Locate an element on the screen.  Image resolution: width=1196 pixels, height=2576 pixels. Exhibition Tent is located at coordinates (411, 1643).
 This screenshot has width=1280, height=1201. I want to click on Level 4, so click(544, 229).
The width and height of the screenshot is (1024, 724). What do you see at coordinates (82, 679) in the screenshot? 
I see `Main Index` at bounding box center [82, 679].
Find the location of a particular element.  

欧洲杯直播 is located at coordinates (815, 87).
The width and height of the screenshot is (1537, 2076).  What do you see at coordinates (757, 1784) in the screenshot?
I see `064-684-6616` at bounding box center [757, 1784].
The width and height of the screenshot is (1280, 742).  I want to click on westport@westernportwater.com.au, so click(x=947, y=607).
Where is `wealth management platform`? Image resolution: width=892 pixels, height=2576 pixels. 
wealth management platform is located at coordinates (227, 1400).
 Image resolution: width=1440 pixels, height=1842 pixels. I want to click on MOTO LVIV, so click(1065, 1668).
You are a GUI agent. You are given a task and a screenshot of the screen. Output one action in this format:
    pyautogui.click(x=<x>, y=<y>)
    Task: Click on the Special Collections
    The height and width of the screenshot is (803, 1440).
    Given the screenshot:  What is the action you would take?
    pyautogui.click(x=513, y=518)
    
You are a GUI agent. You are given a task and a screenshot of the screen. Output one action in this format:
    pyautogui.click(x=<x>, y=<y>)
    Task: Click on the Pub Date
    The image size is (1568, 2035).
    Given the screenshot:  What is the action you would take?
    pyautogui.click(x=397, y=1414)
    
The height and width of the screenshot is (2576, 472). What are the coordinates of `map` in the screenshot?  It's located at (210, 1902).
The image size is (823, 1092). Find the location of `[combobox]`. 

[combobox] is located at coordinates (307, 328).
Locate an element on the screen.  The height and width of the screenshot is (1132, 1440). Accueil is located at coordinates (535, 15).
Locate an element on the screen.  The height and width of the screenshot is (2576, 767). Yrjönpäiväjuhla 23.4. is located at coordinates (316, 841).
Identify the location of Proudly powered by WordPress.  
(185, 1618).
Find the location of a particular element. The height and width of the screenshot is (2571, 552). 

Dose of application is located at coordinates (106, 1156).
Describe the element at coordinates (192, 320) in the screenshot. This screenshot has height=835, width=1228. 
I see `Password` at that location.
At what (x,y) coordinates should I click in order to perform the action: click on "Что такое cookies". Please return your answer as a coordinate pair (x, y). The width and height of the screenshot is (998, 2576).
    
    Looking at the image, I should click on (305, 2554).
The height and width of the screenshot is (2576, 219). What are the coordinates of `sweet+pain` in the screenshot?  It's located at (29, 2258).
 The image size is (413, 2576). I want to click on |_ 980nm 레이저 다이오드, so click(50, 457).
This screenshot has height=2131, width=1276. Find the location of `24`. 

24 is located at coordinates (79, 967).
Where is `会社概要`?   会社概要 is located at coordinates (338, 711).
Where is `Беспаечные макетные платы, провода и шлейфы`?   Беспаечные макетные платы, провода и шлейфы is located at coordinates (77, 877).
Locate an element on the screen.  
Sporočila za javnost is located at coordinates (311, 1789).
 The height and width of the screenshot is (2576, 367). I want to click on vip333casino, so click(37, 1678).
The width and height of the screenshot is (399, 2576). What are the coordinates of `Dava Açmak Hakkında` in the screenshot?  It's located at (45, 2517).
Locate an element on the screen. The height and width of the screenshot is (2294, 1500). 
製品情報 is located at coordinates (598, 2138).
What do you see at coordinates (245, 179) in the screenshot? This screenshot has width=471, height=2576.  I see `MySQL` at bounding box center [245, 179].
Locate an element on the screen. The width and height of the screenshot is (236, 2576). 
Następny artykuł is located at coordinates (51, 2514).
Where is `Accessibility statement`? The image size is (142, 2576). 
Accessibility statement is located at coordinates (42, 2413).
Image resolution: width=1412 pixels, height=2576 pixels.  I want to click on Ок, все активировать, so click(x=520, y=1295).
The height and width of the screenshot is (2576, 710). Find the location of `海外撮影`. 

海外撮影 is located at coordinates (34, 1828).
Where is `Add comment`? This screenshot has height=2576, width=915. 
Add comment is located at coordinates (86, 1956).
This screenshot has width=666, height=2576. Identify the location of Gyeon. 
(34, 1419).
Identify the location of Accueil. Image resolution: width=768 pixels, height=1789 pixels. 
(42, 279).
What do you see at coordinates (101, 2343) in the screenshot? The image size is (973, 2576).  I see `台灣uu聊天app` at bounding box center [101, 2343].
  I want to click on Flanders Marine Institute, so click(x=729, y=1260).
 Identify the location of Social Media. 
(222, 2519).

****************************************

Work task
The full listing above is to be copied exactly, line for line.

Response area
Locate an element on the screen.  Image resolution: width=1196 pixels, height=2576 pixels. Exhibition Tent is located at coordinates (411, 1643).
 This screenshot has width=1280, height=1201. I want to click on Level 4, so click(544, 229).
The width and height of the screenshot is (1024, 724). What do you see at coordinates (82, 679) in the screenshot? 
I see `Main Index` at bounding box center [82, 679].
Find the location of a particular element.  

欧洲杯直播 is located at coordinates (815, 87).
The width and height of the screenshot is (1537, 2076).  What do you see at coordinates (757, 1784) in the screenshot?
I see `064-684-6616` at bounding box center [757, 1784].
The width and height of the screenshot is (1280, 742).  I want to click on westport@westernportwater.com.au, so click(x=947, y=607).
Where is `wealth management platform`? Image resolution: width=892 pixels, height=2576 pixels. 
wealth management platform is located at coordinates (227, 1400).
 Image resolution: width=1440 pixels, height=1842 pixels. I want to click on MOTO LVIV, so click(1065, 1668).
You are a GUI agent. You are given a task and a screenshot of the screen. Output one action in this format:
    pyautogui.click(x=<x>, y=<y>)
    Task: Click on the Special Collections
    The height and width of the screenshot is (803, 1440).
    Given the screenshot:  What is the action you would take?
    pyautogui.click(x=513, y=518)
    
You are a GUI agent. You are given a task and a screenshot of the screen. Output one action in this format:
    pyautogui.click(x=<x>, y=<y>)
    Task: Click on the Pub Date
    The image size is (1568, 2035).
    Given the screenshot:  What is the action you would take?
    pyautogui.click(x=397, y=1414)
    
The height and width of the screenshot is (2576, 472). What are the coordinates of `map` in the screenshot?  It's located at (210, 1902).
The image size is (823, 1092). Find the location of `[combobox]`. 

[combobox] is located at coordinates (307, 328).
Locate an element on the screen.  The height and width of the screenshot is (1132, 1440). Accueil is located at coordinates (535, 15).
Locate an element on the screen.  The height and width of the screenshot is (2576, 767). Yrjönpäiväjuhla 23.4. is located at coordinates (316, 841).
Identify the location of Proudly powered by WordPress.  
(185, 1618).
Find the location of a particular element. The height and width of the screenshot is (2571, 552). 

Dose of application is located at coordinates (106, 1156).
Describe the element at coordinates (192, 320) in the screenshot. This screenshot has height=835, width=1228. 
I see `Password` at that location.
At what (x,y) coordinates should I click in order to perform the action: click on "Что такое cookies". Please return your answer as a coordinate pair (x, y). The width and height of the screenshot is (998, 2576).
    
    Looking at the image, I should click on (305, 2554).
The height and width of the screenshot is (2576, 219). What are the coordinates of `sweet+pain` in the screenshot?  It's located at (29, 2258).
 The image size is (413, 2576). I want to click on |_ 980nm 레이저 다이오드, so click(50, 457).
This screenshot has height=2131, width=1276. Find the location of `24`. 

24 is located at coordinates (79, 967).
Where is `会社概要`?   会社概要 is located at coordinates (338, 711).
Where is `Беспаечные макетные платы, провода и шлейфы`?   Беспаечные макетные платы, провода и шлейфы is located at coordinates (77, 877).
Locate an element on the screen.  
Sporočila za javnost is located at coordinates (311, 1789).
 The height and width of the screenshot is (2576, 367). I want to click on vip333casino, so click(37, 1678).
The width and height of the screenshot is (399, 2576). What are the coordinates of `Dava Açmak Hakkında` in the screenshot?  It's located at (45, 2517).
Locate an element on the screen. The height and width of the screenshot is (2294, 1500). 
製品情報 is located at coordinates (598, 2138).
What do you see at coordinates (245, 179) in the screenshot? This screenshot has width=471, height=2576.  I see `MySQL` at bounding box center [245, 179].
Locate an element on the screen. The width and height of the screenshot is (236, 2576). 
Następny artykuł is located at coordinates (51, 2514).
Where is `Accessibility statement`? The image size is (142, 2576). 
Accessibility statement is located at coordinates (42, 2413).
Image resolution: width=1412 pixels, height=2576 pixels.  I want to click on Ок, все активировать, so click(x=520, y=1295).
The height and width of the screenshot is (2576, 710). Find the location of `海外撮影`. 

海外撮影 is located at coordinates (34, 1828).
Where is `Add comment`? This screenshot has height=2576, width=915. 
Add comment is located at coordinates (86, 1956).
This screenshot has width=666, height=2576. Identify the location of Gyeon. 
(34, 1419).
Identify the location of Accueil. Image resolution: width=768 pixels, height=1789 pixels. 
(42, 279).
What do you see at coordinates (101, 2343) in the screenshot? The image size is (973, 2576).  I see `台灣uu聊天app` at bounding box center [101, 2343].
  I want to click on Flanders Marine Institute, so click(x=729, y=1260).
 Identify the location of Social Media. 
(222, 2519).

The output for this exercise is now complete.